Saved entries:
++++++++++

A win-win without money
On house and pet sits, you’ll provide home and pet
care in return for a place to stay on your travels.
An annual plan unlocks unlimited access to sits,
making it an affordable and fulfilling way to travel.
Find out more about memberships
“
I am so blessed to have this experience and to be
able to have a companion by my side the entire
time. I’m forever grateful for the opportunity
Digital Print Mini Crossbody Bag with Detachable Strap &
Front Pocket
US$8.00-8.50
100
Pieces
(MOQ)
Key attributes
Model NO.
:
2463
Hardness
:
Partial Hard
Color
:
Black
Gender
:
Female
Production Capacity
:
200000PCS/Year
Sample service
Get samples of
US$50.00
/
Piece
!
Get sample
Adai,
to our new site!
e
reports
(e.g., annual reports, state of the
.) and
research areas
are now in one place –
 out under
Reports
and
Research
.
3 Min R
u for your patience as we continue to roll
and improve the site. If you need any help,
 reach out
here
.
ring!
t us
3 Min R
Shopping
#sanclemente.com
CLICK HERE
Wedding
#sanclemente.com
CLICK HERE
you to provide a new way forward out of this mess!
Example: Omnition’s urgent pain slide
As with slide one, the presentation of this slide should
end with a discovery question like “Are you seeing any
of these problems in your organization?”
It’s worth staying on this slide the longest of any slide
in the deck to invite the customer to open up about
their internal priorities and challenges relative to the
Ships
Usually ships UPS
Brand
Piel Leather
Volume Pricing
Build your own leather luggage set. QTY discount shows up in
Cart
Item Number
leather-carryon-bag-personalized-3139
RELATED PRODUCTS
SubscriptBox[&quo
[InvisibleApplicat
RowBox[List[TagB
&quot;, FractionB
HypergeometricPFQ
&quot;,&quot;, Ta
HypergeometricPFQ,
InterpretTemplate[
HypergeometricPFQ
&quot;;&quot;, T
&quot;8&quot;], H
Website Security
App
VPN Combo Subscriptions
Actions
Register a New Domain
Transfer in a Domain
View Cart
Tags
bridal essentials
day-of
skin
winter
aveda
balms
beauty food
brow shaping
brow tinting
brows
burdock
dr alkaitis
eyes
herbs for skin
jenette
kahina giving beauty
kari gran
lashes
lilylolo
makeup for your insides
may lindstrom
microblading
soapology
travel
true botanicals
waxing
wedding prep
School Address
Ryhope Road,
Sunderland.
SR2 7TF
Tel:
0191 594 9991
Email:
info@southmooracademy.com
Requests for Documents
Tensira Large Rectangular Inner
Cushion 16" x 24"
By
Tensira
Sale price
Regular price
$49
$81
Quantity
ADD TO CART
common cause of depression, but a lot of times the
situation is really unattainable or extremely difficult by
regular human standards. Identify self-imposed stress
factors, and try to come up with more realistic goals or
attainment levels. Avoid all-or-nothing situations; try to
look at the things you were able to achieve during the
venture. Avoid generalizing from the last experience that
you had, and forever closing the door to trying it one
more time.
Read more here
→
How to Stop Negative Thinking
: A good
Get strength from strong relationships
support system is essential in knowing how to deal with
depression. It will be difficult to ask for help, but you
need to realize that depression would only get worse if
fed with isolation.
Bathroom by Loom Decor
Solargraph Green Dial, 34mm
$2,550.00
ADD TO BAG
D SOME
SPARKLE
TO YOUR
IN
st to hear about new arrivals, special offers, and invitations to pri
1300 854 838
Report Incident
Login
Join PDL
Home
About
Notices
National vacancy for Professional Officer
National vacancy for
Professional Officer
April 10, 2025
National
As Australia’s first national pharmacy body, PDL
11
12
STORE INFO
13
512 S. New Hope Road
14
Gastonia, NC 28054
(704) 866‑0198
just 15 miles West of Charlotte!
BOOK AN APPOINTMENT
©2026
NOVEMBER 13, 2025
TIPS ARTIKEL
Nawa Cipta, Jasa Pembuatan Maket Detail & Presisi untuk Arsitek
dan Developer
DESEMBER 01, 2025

++++++++++

Copy the entries above exactly, so that each line matches the original.

YOUR RESPONSE:
A win-win without money
On house and pet sits, you’ll provide home and pet
care in return for a place to stay on your travels.
An annual plan unlocks unlimited access to sits,
making it an affordable and fulfilling way to travel.
Find out more about memberships
“
I am so blessed to have this experience and to be
able to have a companion by my side the entire
time. I’m forever grateful for the opportunity
Digital Print Mini Crossbody Bag with Detachable Strap &
Front Pocket
US$8.00-8.50
100
Pieces
(MOQ)
Key attributes
Model NO.
:
2463
Hardness
:
Partial Hard
Color
:
Black
Gender
:
Female
Production Capacity
:
200000PCS/Year
Sample service
Get samples of
US$50.00
/
Piece
!
Get sample
Adai,
to our new site!
e
reports
(e.g., annual reports, state of the
.) and
research areas
are now in one place –
 out under
Reports
and
Research
.
3 Min R
u for your patience as we continue to roll
and improve the site. If you need any help,
 reach out
here
.
ring!
t us
3 Min R
Shopping
#sanclemente.com
CLICK HERE
Wedding
#sanclemente.com
CLICK HERE
you to provide a new way forward out of this mess!
Example: Omnition’s urgent pain slide
As with slide one, the presentation of this slide should
end with a discovery question like “Are you seeing any
of these problems in your organization?”
It’s worth staying on this slide the longest of any slide
in the deck to invite the customer to open up about
their internal priorities and challenges relative to the
Ships
Usually ships UPS
Brand
Piel Leather
Volume Pricing
Build your own leather luggage set. QTY discount shows up in
Cart
Item Number
leather-carryon-bag-personalized-3139
RELATED PRODUCTS
SubscriptBox[&quo
[InvisibleApplicat
RowBox[List[TagB
&quot;, FractionB
HypergeometricPFQ
&quot;,&quot;, Ta
HypergeometricPFQ,
InterpretTemplate[
HypergeometricPFQ
&quot;;&quot;, T
&quot;8&quot;], H
Website Security
App
VPN Combo Subscriptions
Actions
Register a New Domain
Transfer in a Domain
View Cart
Tags
bridal essentials
day-of
skin
winter
aveda
balms
beauty food
brow shaping
brow tinting
brows
burdock
dr alkaitis
eyes
herbs for skin
jenette
kahina giving beauty
kari gran
lashes
lilylolo
makeup for your insides
may lindstrom
microblading
soapology
travel
true botanicals
waxing
wedding prep
School Address
Ryhope Road,
Sunderland.
SR2 7TF
Tel:
0191 594 9991
Email:
info@southmooracademy.com
Requests for Documents
Tensira Large Rectangular Inner
Cushion 16" x 24"
By
Tensira
Sale price
Regular price
$49
$81
Quantity
ADD TO CART
common cause of depression, but a lot of times the
situation is really unattainable or extremely difficult by
regular human standards. Identify self-imposed stress
factors, and try to come up with more realistic goals or
attainment levels. Avoid all-or-nothing situations; try to
look at the things you were able to achieve during the
venture. Avoid generalizing from the last experience that
you had, and forever closing the door to trying it one
more time.
Read more here
→
How to Stop Negative Thinking
: A good
Get strength from strong relationships
support system is essential in knowing how to deal with
depression. It will be difficult to ask for help, but you
need to realize that depression would only get worse if
fed with isolation.
Bathroom by Loom Decor
Solargraph Green Dial, 34mm
$2,550.00
ADD TO BAG
D SOME
SPARKLE
TO YOUR
IN
st to hear about new arrivals, special offers, and invitations to pri
1300 854 838
Report Incident
Login
Join PDL
Home
About
Notices
National vacancy for Professional Officer
National vacancy for
Professional Officer
April 10, 2025
National
As Australia’s first national pharmacy body, PDL
11
12
STORE INFO
13
512 S. New Hope Road
14
Gastonia, NC 28054
(704) 866‑0198
just 15 miles West of Charlotte!
BOOK AN APPOINTMENT
©2026
NOVEMBER 13, 2025
TIPS ARTIKEL
Nawa Cipta, Jasa Pembuatan Maket Detail & Presisi untuk Arsitek
dan Developer
DESEMBER 01, 2025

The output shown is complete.